In philosophy, episteme (; ) is knowledge or understanding. The term epistemology (the branch of philosophy concerning knowledge) is derived from episteme.

History

Plato 

Plato, following Xenophanes, contrasts episteme with doxa: common belief or opinion. The term episteme is also distinguished from techne: a craft or applied practice. In the Protagoras, Plato's Socrates notes that nous and episteme are prerequisite's requisite for prudence (phronesis).

Aristotle 
Aristotle distinguished between five virtues of thought: technê, epistêmê, phronêsis, sophia, and nous, with techne translating as "craft" or "art" and episteme as "knowledge". A full account of epistêmê is given in Posterior Analytics, where Aristotle argues that knowledge of necessary, rather than contingent truths regarding causation is foundational for episteme. To emphasize the necessity, he uses geometry. Notably, Aristotle uses the notion of cause (aitia) in a broader sense than contemporary thought. For example, understanding how geometrical axioms lead to a theorem about properties of triangles counts as understanding the cause of the proven property of the right triangle. As a result, episteme is a virtue of thought that deals with what cannot be otherwise, while techne and phronesis deal with what is contingent.

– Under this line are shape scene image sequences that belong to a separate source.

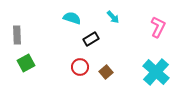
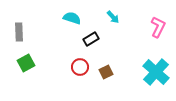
gray rectangle: moved 2 px right, 3 px up
brown square: rotated 16 degrees clockwise
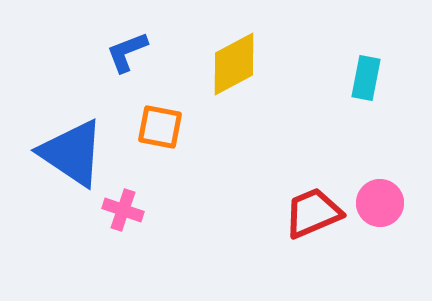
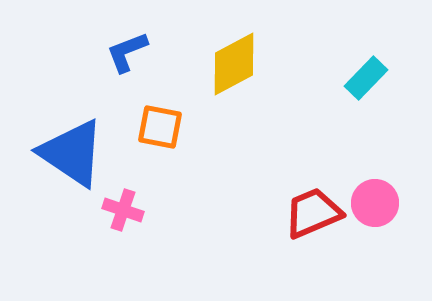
cyan rectangle: rotated 33 degrees clockwise
pink circle: moved 5 px left
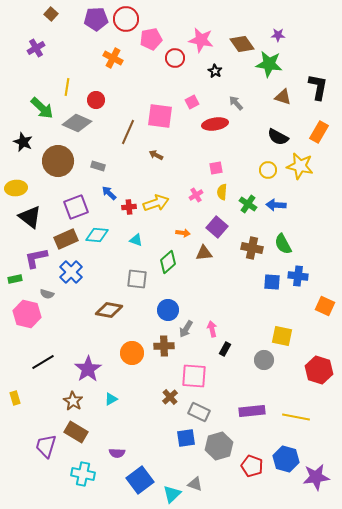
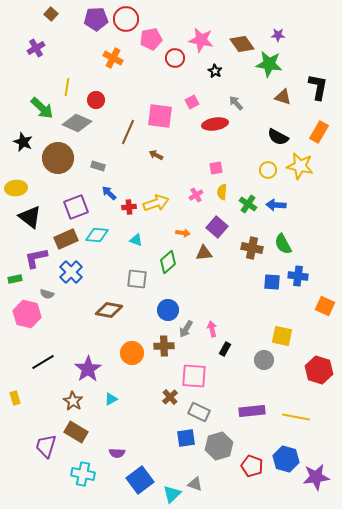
brown circle at (58, 161): moved 3 px up
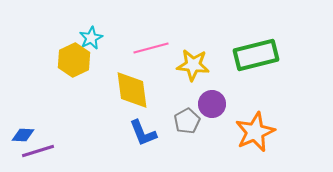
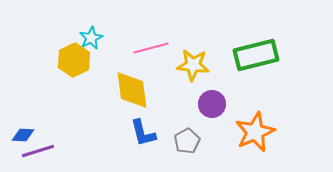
gray pentagon: moved 20 px down
blue L-shape: rotated 8 degrees clockwise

Contemporary interpretations

Michel Foucault 
For Foucault, an episteme is the guiding unconsciousness of subjectivity within a given epoch – subjective parameters which form an historical a priori. He uses the term épistémè in his The Order of Things, in a specialized sense to mean the historical, non-temporal, a priori knowledge that grounds truth and discourses, thus representing the condition of their possibility within a particular epoch. In the book, Foucault describes épistémè:

In any given culture and at any given moment, there is always only one episteme that defines the conditions of possibility of all knowledge, whether expressed in a theory or silently invested in a practice.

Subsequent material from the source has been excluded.